- **Task material**
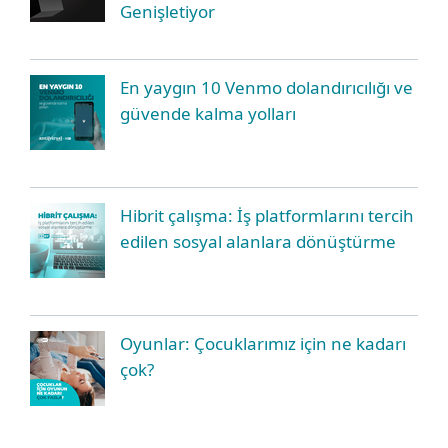
Genişletiyor
En yaygın 10 Venmo dolandırıcılığı ve
güvende kalma yolları
Hibrit çalışma: İş platformlarını tercih
edilen sosyal alanlara dönüştürme
Oyunlar: Çocuklarımız için ne kadarı
çok?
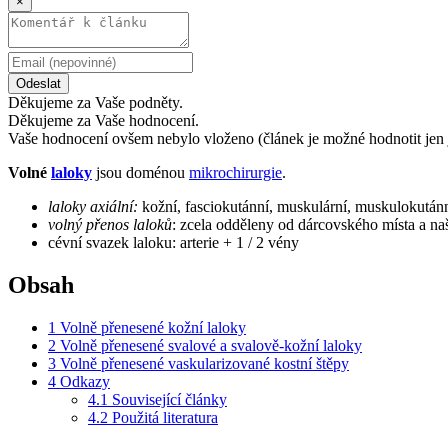
×
Odeslat
Děkujeme za Vaše podněty.
Děkujeme za Vaše hodnocení.
Vaše hodnocení ovšem nebylo vloženo (článek je možné hodnotit jen 
Volné
laloky
jsou doménou
mikrochirurgie
.
laloky axiální:
kožní, fasciokutánní, muskulární, muskulokután
volný přenos laloků
: zcela odděleny od dárcovského místa a naš
cévní svazek laloku: arterie + 1 / 2 vény
Obsah
1
Volně přenesené kožní laloky
2
Volně přenesené svalové a svalově-kožní laloky
3
Volně přenesené vaskularizované kostní štěpy
4
Odkazy
4.1
Související články
4.2
Použitá literatura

- **Your task**
Your copy of the entries must be exact and must contain no pictures.

- **Result of the task**
Genişletiyor
En yaygın 10 Venmo dolandırıcılığı ve
güvende kalma yolları
Hibrit çalışma: İş platformlarını tercih
edilen sosyal alanlara dönüştürme
Oyunlar: Çocuklarımız için ne kadarı
çok?
×
Odeslat
Děkujeme za Vaše podněty.
Děkujeme za Vaše hodnocení.
Vaše hodnocení ovšem nebylo vloženo (článek je možné hodnotit jen 
Volné
laloky
jsou doménou
mikrochirurgie
.
laloky axiální:
kožní, fasciokutánní, muskulární, muskulokután
volný přenos laloků
: zcela odděleny od dárcovského místa a naš
cévní svazek laloku: arterie + 1 / 2 vény
Obsah
1
Volně přenesené kožní laloky
2
Volně přenesené svalové a svalově-kožní laloky
3
Volně přenesené vaskularizované kostní štěpy
4
Odkazy
4.1
Související články
4.2
Použitá literatura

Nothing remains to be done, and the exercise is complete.